VIDEOLATRIE EXCLUSIVE
Il s'agit cette fois d'un ensemble d'oeuvres de la collection du galeriste genevois Pierre Huber, lequel du reste ne peut être soupçonné de vidéolâtrie exclusive, puisqu'au carrefour depuis plus de vingt ans d'oeuvres, comme celles d'Antoni Tapiès où la matière est essentielle, d'oeuvres minimalistes ou relevant de l'abstraction géométrique, mais aussi de la photographie depuis les années quatre-vingt. Reste un parti pris actuel pour la vidéo que Pierre Huber affirme sans ambages, au risque d'être démenti par les évolutions actuelles: «Je crois qu'elle est devenue, comme la photographie pour la génération précédente, l'outil d'expression privilégié de la génération actuelle. » Et d'ajouter : « La vidéo est importante tant qu'elle a l'art contemporain comme adresse et tant qu'elle développe un langage qui n'est ni celui du cinéma ni celui de la télévision.» Ce dernier point est-il acquis ? Rien n'est moins sûr, tant la vidéo a pu hésiter au cours des dernières années entre le crypto-documentaire, le nombrilisme ou le court métrage. De même, il n'est en rien évident que la vidéo soit l'outil d'expression privilégié d'aujourd'hui. Que ce soit en raison du retour de la peinture, on l'a dit, ou de l'importance dans l'art contemporain des "installations" et mises en scène diverses, de la fabrication de nouveaux objets, de nouvelles formes d'intervention aux limites du politique comme de formes mêlant tous les genres.

ON CHOISIT SON FORMAT
Quoi qu'il en soit cependant, les vidéos, de factures très diverses, présentées au Magasin, sont pour le coup très efficaces. Le coup de coeur va à Sylvie Fleury, née en 1961, et qui vit et travaille à Genève avec une oeuvre de sept minutes appelée Strange Fire possédant la singulière faculté de s'imposer très fortement dans la mémoire. On n'arrive pas à l'oublier. Le propos est pourtant assez simple puisque l'action se résume à ce que l'artiste, dont on ne voit que les jambes, au-dessous du genou, et les très hauts talons, piétine des boules de Noël en verre jusqu'à toutes les réduire en éclats. C'est totalement gratuit, sans but, semble-t-il, et profondément réussi car tout à la fois jubilatoire et inquiétant comme une marche sur le fil d'un rasoir, ou encore les danses douloureuses de la petite sirène quand chacun de ses pas vers les bras du prince perce ses pieds de mille aiguilles.
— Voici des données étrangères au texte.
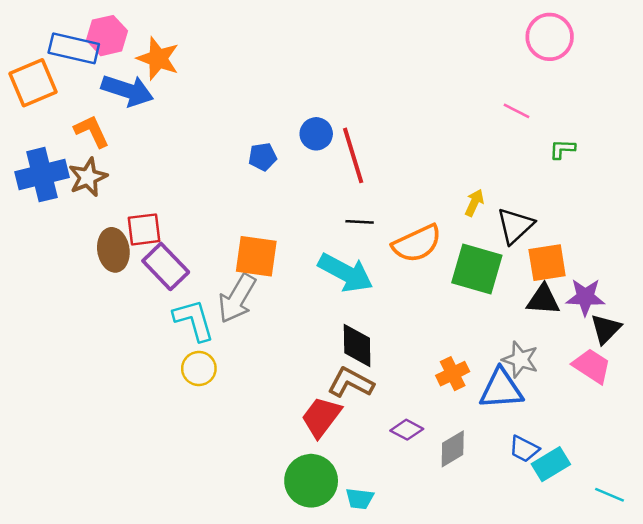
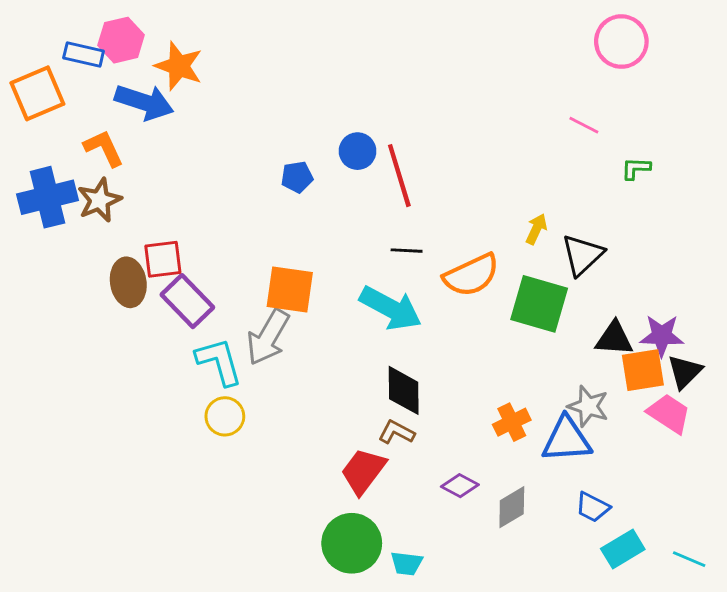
blue rectangle: (74, 48) -> (84, 54), size x0.7
orange square: (547, 263) -> (643, 370), moved
brown L-shape: (351, 383) -> (396, 432), size x0.7
cyan rectangle: (551, 464) -> (623, 549), moved

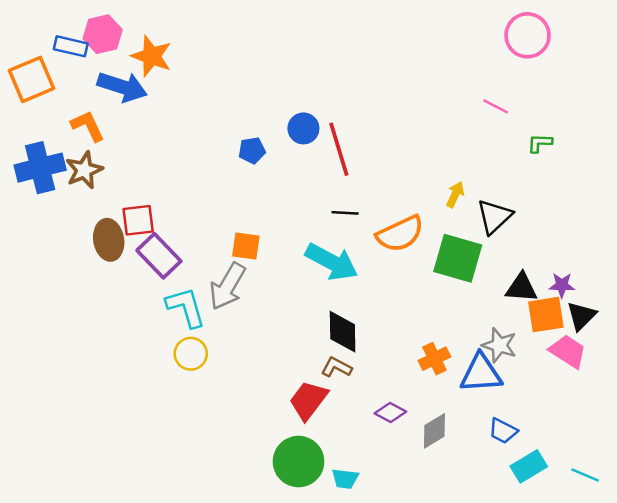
orange square: (290, 289) -> (246, 246), size x0.7
purple star: (662, 336) -> (562, 285), size x0.7

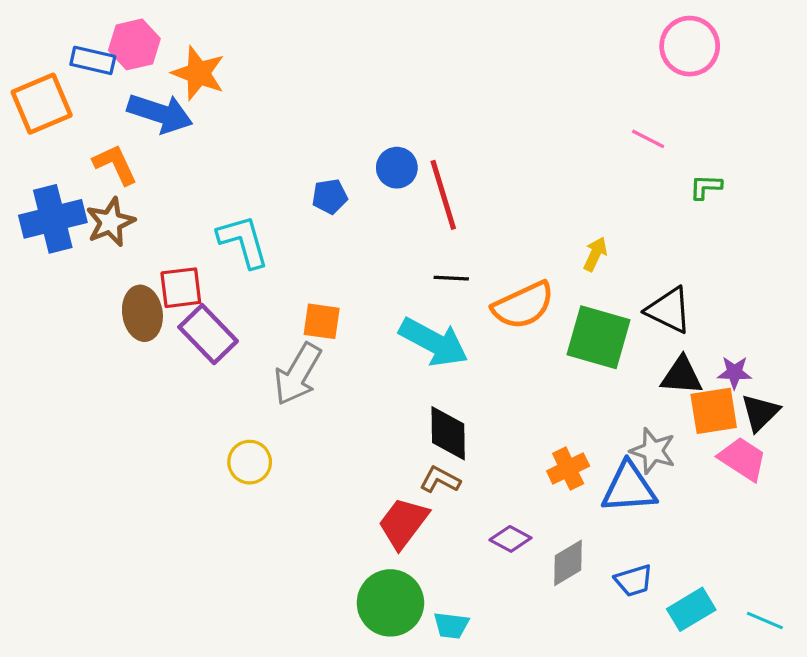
black triangle: (494, 217) -> (669, 310), moved, turned -51
cyan L-shape: (186, 307) -> (243, 241), moved
blue trapezoid: (503, 431) -> (634, 581), moved, turned -44

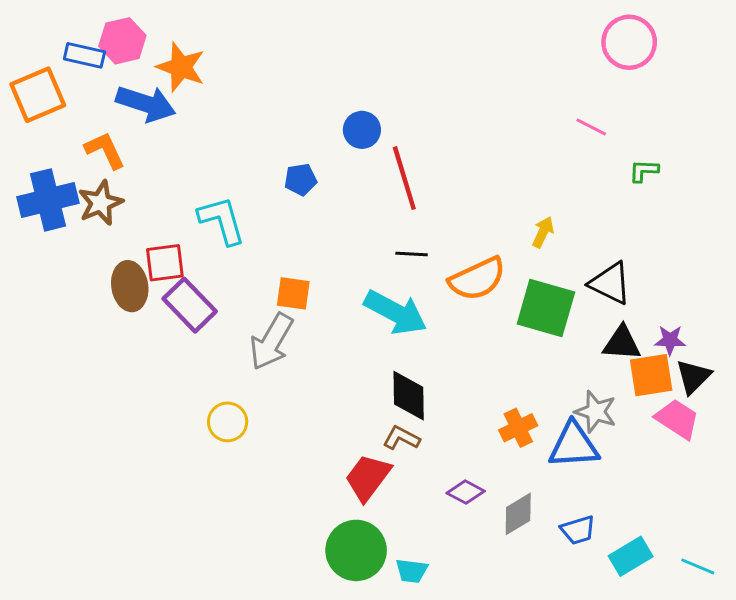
blue circle: (397, 168) -> (362, 130), moved

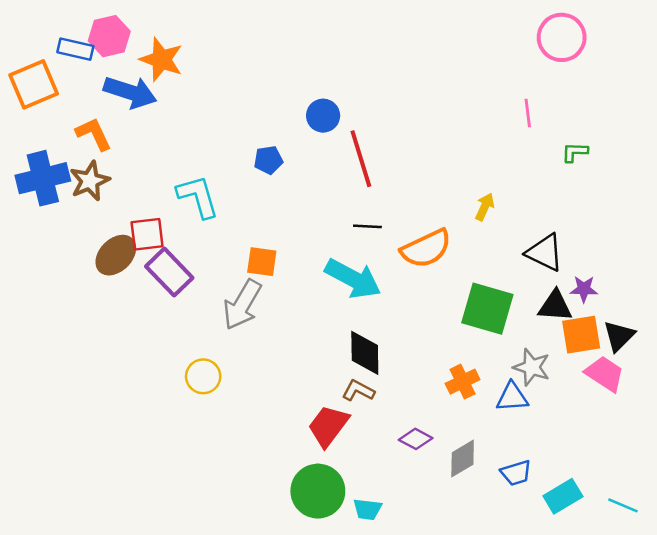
pink line: (591, 127) -> (528, 113), turned 56
brown ellipse: (130, 286) -> (116, 255), turned 54
green square: (546, 308) -> (487, 309), moved
purple star: (670, 340) -> (584, 289), moved
blue triangle: (574, 445) -> (512, 397), size x0.7

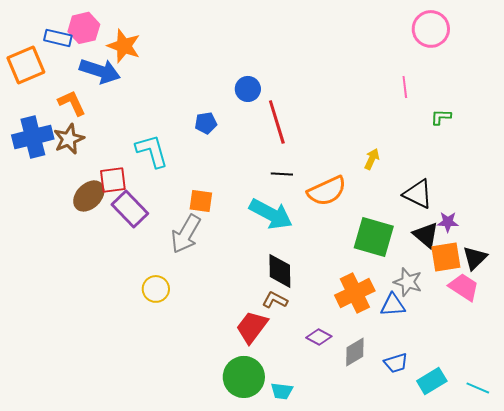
black triangle: (555, 306) -> (426, 235), turned 36
orange cross: (463, 382) -> (355, 293), size x1.5

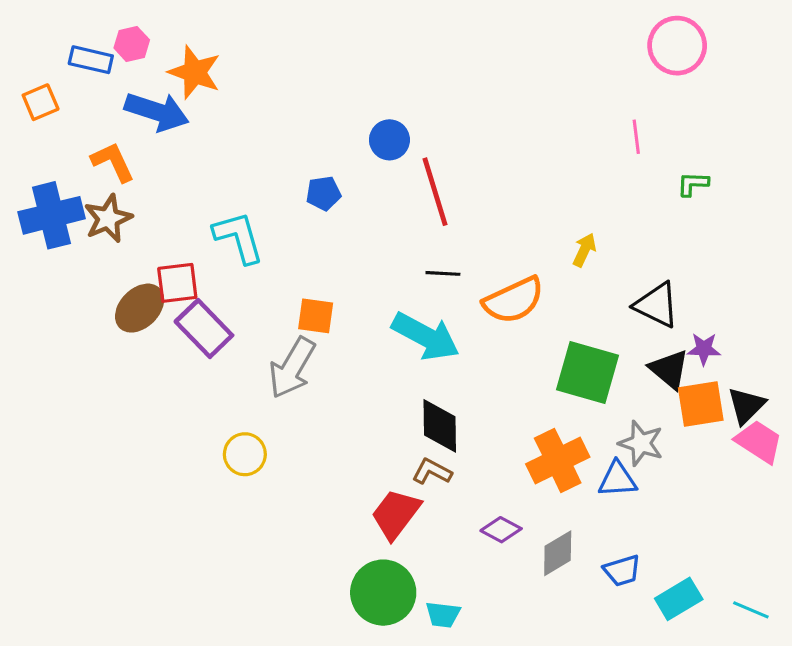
pink hexagon: (84, 28) -> (132, 44), size x0.7
orange square: (26, 65) -> (41, 102), size x0.6
pink trapezoid: (464, 287) -> (759, 442), moved

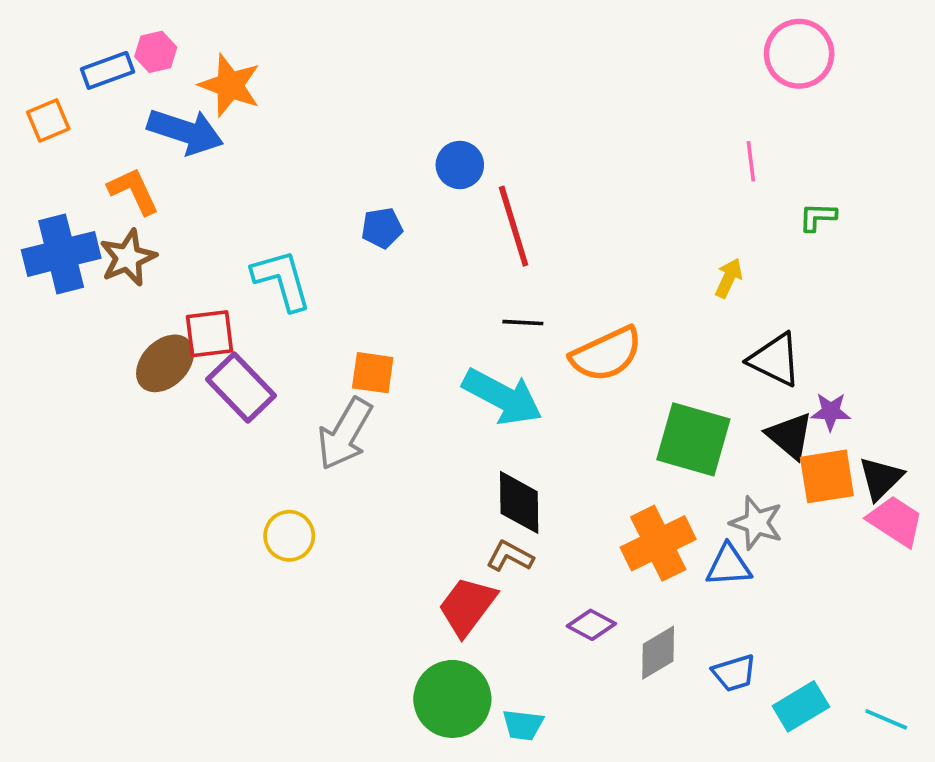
blue rectangle: (91, 60) -> (108, 70), turned -33
yellow arrow: (584, 250) -> (729, 278), moved

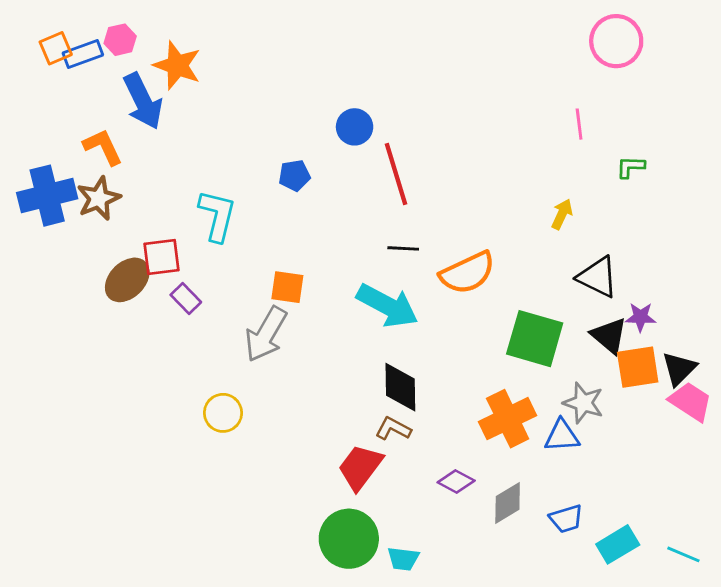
orange square: (48, 120) -> (56, 48), moved
blue arrow: (185, 132) -> (143, 101), turned 46
cyan L-shape: (282, 280) -> (217, 216), turned 30
purple rectangle: (241, 387) -> (186, 298), size x0.6

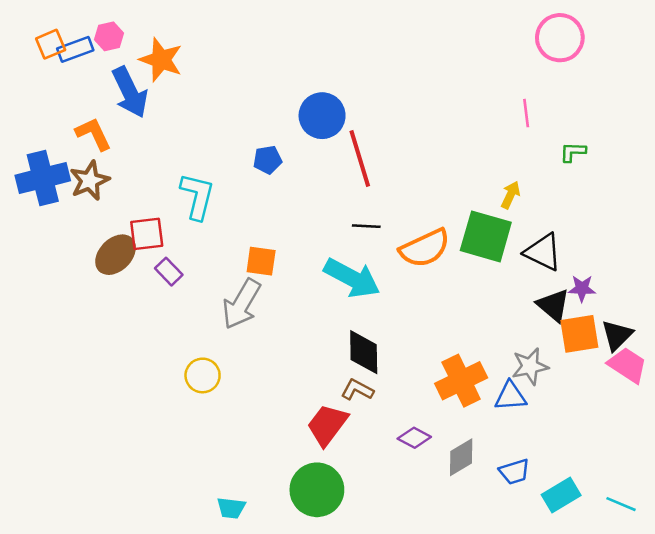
blue circle: (355, 127) -> (322, 116), size x1.4
green square: (535, 339) -> (486, 236), moved
gray star: (583, 403) -> (530, 366), turned -30
cyan trapezoid: (403, 559) -> (231, 508), moved

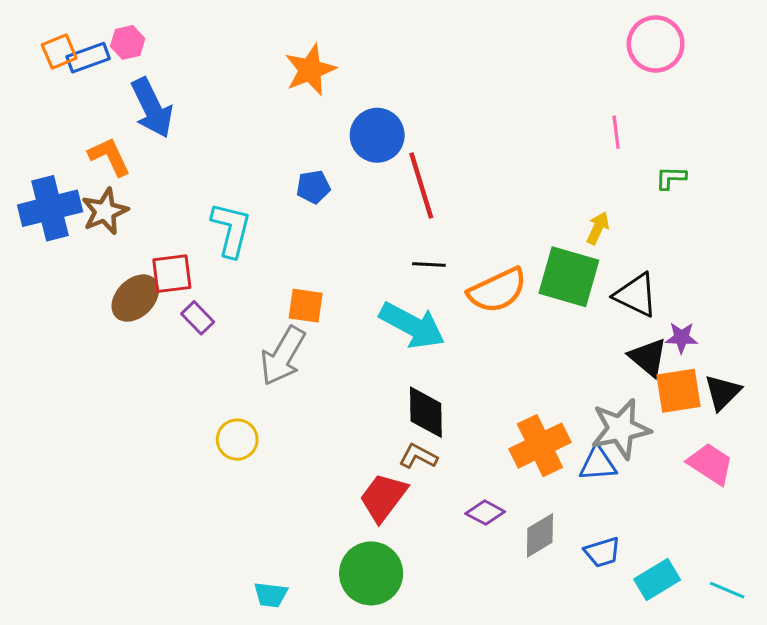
orange star: (161, 60) -> (310, 70), moved, turned 30
pink trapezoid: (627, 365) -> (710, 464), moved
gray star: (530, 366) -> (621, 429), size x1.4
Candice Breitz, en montrant dans huit écrans, si l'on a bien compté, des hommes et des femmes de différents pays du tiers-monde, chantant dans un karaoké la même chanson, interpelle quant à elle les modèles culturels, tout en suscitant l'émotion devant ces chanteurs et ces chanteuses qui mettent toute leur âme dans cette interprétation d'oeuvres tristement banales, un peu comme dans une Star Ac qui aurait du coeur et de l'intelligence.
Francesco Vezzoli, dans le registre baroque qui est le sien, filme magnifiquement l'étrange solitude d'une femme, dans un jeu de miroirs, de reflets, une sorte de monde parallèle d'où l'on appellerait au secours pour retrouver un semblant de réalité, pour échapper à la mort, comme dans ces rêves où l'on crie sans qu'aucun son ne s'entende.
Shirin Neshat, Iranienne qui travaille aux États-Unis, filme la fugue onirique et tragique d'une jeune prostituée qui ne peut échapper à la souillure du corps comme au mensonge religieux...
Le Magasin, pour chacune de ces oeuvres et bien d'autres qu'on ne peut citer, a respecté les dispositifs voulus par les auteurs avec des espaces différents, des écrans différents simples ou multiples. Chacun d'entre eux a choisi son format, ce qui n'est pas un détail mais aussi une profonde différence d'avec la télé ou le cinéma.

ALLIER PEINTURE ET VIDEO
Le Magasin expose, dans le même temps, des oeuvres liées à la sphère punk aux États-Unis et particulièrement à Detroit, dans les années soixante-dix où elle connut une force particulière dans une capitale de l'automobile en proie à la crise. Il s'agit notamment d'une installation alliant peinture et vidéo de Mike Kelley, Cary Loren et Jim Shaw.